CIÊNCIA VIVA - Morcegos são cada vez mais utilizados para controlar pragas agrícolas
Um novo estudo liderado por investigadores do Centro de Ecologia, Evolução e Alterações Ambientais (Faculdade de Ciências da Universidade de Lisboa) demonstra que várias espécies de morcegos estão a providenciar um serviço vital de controle de pragas aos produtores de arroz de Madagáscar, ao banquetearem-se com as pragas de insetos nefastos para a agricultura deste país. Trata-se da primeira evidência de controlo de pragas por morcegos em Madagáscar e, de acordo com os investigadores, irá permitir aliviar a atual pressão financeira que existe sobre os agricultores para converterem florestas em terrenos agrícolas.
Madagáscar é um dos países do mundo onde a
relação entre a agricultura e a conservação é mais tensa. As florestas de
Madagáscar estão a ser convertidas em terrenos agrícolas a uma taxa de 1% por
ano, e grande parte desta destruição é motivada pelo cultivo do arroz, a
principal cultura agrícola do país.
Isto acontece, em parte, porque as pragas de
insetos estão a destruir grandes quantidades deste cereal, o que leva os
agricultores de subsistência a destruir ainda mais florestas para criar novos
arrozais, causando uma perda devastadora de habitats e biodiversidade na ilha.
Mas nem todas as espécies estão a ser prejudicadas – os morcegos são
importantes predadores de insetos, e na verdade algumas espécies de morcegos
insetívoros estão a prosperar na ilha, com importantes implicações para
agricultores e biólogos da conservação.
“Verificámos
que algumas espécies estão a tirar partido da modificação do habitat para
caçarem os insetos que se aglomeram sobre os arrozais do país. Várias destas
espécies são aves e morcegos insetívoros que, através da supressão de pragas
agrícolas, podem fornecer um valioso serviço às populações locais”, explica
Adrià López-Baucells, co-autor deste artigo, estudante de doutoramento no
Centro de Ecologia, Evolução e Alterações Ambientais (cE3c) da Faculdade de
Ciências da Universidade de Lisboa (FCUL).

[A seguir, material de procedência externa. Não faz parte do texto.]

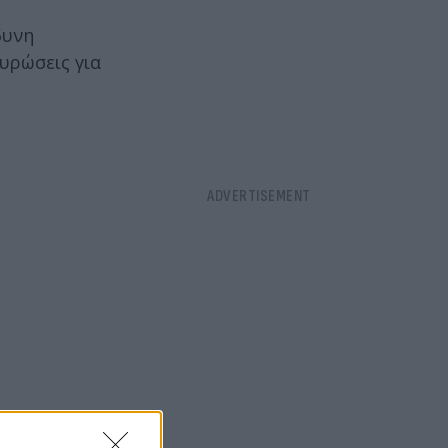
δυνη
υρώσεις για
ους οδηγούς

Para este estudo, publicado na revista
científica Agriculture, Ecosystems and Environment (https://doi.org/10.1016/j.agee.2018.09.027),
os investigadores utilizaram gravadores ultrassónicos de última geração e
técnicas moleculares para analisar a alimentação de morcegos insetívoros nas
paisagens agrícolas de Madagáscar, e registaram os ultrassons produzidos pelos
morcegos para localizar as suas presas. De seguida, os investigadores aplicaram
análises genéticas para analisas amostras fecais de morcegos de várias espécies
capturados em arrozais e florestas próximas.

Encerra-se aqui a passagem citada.